Welcome to our comprehensive series on containerization. Below is the list of our published installments, each delving into different aspects of container technology:

Part 1: Exploring the World of Containerization: A Journey Through Linux Namespaces
- In the first part of our series, we embarked on an introductory journey through the basics of Linux namespaces, laying the foundation for understanding containerization. Dive into the world of filesystem isolation and how it plays a crucial role in container environments.
- Read Part 1
Part 2: Exploring the World of Containerization: A Closer Look at IPC and UTS
- Our second installment took a closer look at Interprocess Communication (IPC) and UNIX Time-Sharing System (UTS) namespaces. Here, we explored how containers manage internal communication and system identity to maintain isolation and security.
- Read Part 2

As we embark on the third part of our series, "Exploring the World of Containerization," let's briefly revisit our initial steps. In the first part, we delved into the isolation of filesystems using the --mount flag. We downloaded the Alpine Linux filesystem to serve as the root for each namespace and used pivot_root to switch each namespace to its new root filesystem. This approach effectively isolated the filesystems, giving each namespace its own separate environment.
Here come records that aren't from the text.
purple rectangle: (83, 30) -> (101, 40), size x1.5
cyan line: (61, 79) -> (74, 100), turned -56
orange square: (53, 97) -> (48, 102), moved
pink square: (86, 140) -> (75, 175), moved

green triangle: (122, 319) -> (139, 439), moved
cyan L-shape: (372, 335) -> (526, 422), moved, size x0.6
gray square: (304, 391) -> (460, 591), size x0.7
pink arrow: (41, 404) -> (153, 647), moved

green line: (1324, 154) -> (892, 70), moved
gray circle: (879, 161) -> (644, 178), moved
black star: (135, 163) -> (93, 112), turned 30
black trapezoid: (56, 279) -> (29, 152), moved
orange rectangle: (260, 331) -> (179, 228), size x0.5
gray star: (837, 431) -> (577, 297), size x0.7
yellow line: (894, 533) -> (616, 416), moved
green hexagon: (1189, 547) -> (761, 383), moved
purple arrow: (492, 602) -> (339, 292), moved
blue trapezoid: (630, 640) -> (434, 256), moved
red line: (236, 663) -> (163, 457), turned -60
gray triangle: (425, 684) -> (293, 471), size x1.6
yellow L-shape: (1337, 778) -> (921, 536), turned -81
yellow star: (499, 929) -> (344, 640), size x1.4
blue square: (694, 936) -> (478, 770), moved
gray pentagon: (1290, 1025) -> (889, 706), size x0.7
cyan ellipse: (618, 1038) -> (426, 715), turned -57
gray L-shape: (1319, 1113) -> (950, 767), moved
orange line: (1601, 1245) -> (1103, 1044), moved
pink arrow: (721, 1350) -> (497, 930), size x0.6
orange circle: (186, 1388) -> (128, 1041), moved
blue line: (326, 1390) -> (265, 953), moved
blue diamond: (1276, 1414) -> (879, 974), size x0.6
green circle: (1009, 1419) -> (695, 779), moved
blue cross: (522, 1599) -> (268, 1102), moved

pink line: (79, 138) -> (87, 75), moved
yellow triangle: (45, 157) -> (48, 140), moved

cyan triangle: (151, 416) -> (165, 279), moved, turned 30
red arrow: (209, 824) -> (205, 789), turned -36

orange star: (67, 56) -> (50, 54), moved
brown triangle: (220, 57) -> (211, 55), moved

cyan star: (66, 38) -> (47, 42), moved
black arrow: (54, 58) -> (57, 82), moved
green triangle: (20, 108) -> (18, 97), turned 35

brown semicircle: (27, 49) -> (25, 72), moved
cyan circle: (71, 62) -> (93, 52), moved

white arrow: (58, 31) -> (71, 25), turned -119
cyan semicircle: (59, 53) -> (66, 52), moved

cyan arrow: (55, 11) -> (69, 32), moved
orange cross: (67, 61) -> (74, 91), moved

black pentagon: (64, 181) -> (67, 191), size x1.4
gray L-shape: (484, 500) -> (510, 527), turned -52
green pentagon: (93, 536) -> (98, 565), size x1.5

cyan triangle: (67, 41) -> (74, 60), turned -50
However, this method introduces a significant challenge, especially when we consider scaling up. Imagine the scenario where instead of just two namespaces, we want to create hundreds or even thousands. Each of these namespaces would require its own root filesystem. This quickly leads to a substantial issue: disk space. Duplicating the entire root filesystem for every namespace consumes a lot of disk space, which is neither practical nor efficient in larger-scale operations.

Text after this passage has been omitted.